If video projection isn’t the way forward then two productions have got it very wrong this week; Lloyd Webber’s Woman in White and the Nottingham Playhouse’s co-production with the Salisbury Playhouse, The Hound of the Baskervilles. Having seen the latter, I can say whole-heartedly that if it is, we’re in for some exciting productions to come.
While Ken Harrison‘s set does everything expected of it, Timothy Bird‘s film, animation and motion graphics take this production into a class of its own. Together with Nick Richings lighting and Matthew Bugg‘s sound design they create a genuinely eerie mood – alas for most of time strangely at odds with the pantomimic feel of Clive Francis‘ adaptation.
Audience expectations of an evening of gothic horror enlivened by a slavering hound and a chilling denouement are in for a disappointment. This production plays homage to The Woman In Black but it’s true spiritual home is in Travels With My Aunt (in which Francis previously starred), for it takes the same gimmick of four actors playing every role, even the same character concurrently.
With a complicated and – dare I say – very old fashioned story, this production lacks the solid lead the audience needs to carry them through the twists of the plot, though Granville Saxton is a pleasing Holmes.

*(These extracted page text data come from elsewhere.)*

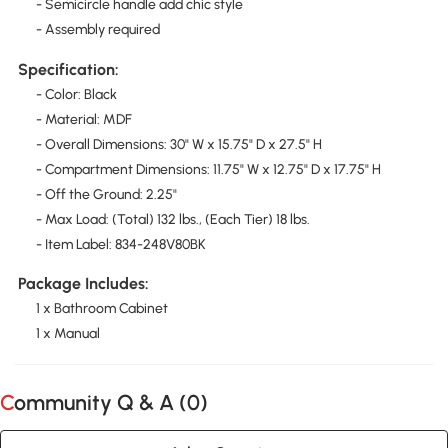
- Semicircle handle add chic style
- Assembly required
Specification:
- Color: Black
- Material: MDF
- Overall Dimensions: 30" W x 15.75" D x 27.5" H
- Compartment Dimensions: 11.75" W x 12.75" D x 17.75" H
- Off the Ground: 2.25"
- Max Load: (Total) 132 lbs., (Each Tier) 18 lbs.
- Item Label: 834-248V80BK
Package Includes:
1 x Bathroom Cabinet
1 x Manual
Community Q & A (
0
)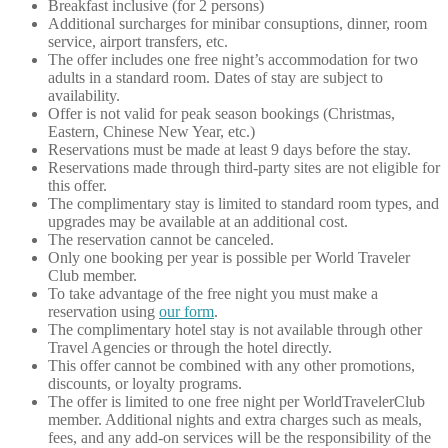
Breakfast inclusive (for 2 persons)
Additional surcharges for minibar consuptions, dinner, room
service, airport transfers, etc.
The offer includes one free night’s accommodation for two
adults in a standard room. Dates of stay are subject to
availability.
Offer is not valid for peak season bookings (Christmas,
Eastern, Chinese New Year, etc.)
Reservations must be made at least 9 days before the stay.
Reservations made through third-party sites are not eligible for
this offer.
The complimentary stay is limited to standard room types, and
upgrades may be available at an additional cost.
The reservation cannot be canceled.
Only one booking per year is possible per World Traveler
Club member.
To take advantage of the free night you must make a
reservation using
our form
.
The complimentary hotel stay is not available through other
Travel Agencies or through the hotel directly.
This offer cannot be combined with any other promotions,
discounts, or loyalty programs.
The offer is limited to one free night per WorldTravelerClub
member. Additional nights and extra charges such as meals,
fees, and any add-on services will be the responsibility of the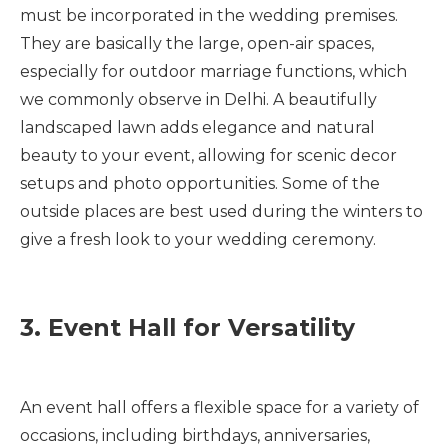
must be incorporated in the wedding premises.
They are basically the large, open-air spaces,
especially for outdoor marriage functions, which
we commonly observe in Delhi. A beautifully
landscaped lawn adds elegance and natural
beauty to your event, allowing for scenic decor
setups and photo opportunities. Some of the
outside places are best used during the winters to
give a fresh look to your wedding ceremony.
3. Event Hall for Versatility
An event hall offers a flexible space for a variety of
occasions, including birthdays, anniversaries,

The device of having three actors as Dr Watson often confuses, meaning it helps to have a working knowledge of what is – arguably – one of the world’s best-known detective story before you take your seat.
If director Richard Baron fails to capture the tension of the original story, gasps of amazement are summoned up by the technical trickery – in particular the scene in the billiards room of Baskerville Hall where at a mimed table the cues click and balls kiss in perfect timing to the action on stage.
Despite its misgivings, this is something of an audience pleaser. The performances are strong, the laughs genuine and the admiration for the technical skills of the crew well-founded. But you can’t help but think what it could have been if only the horror of the original was truly imagined.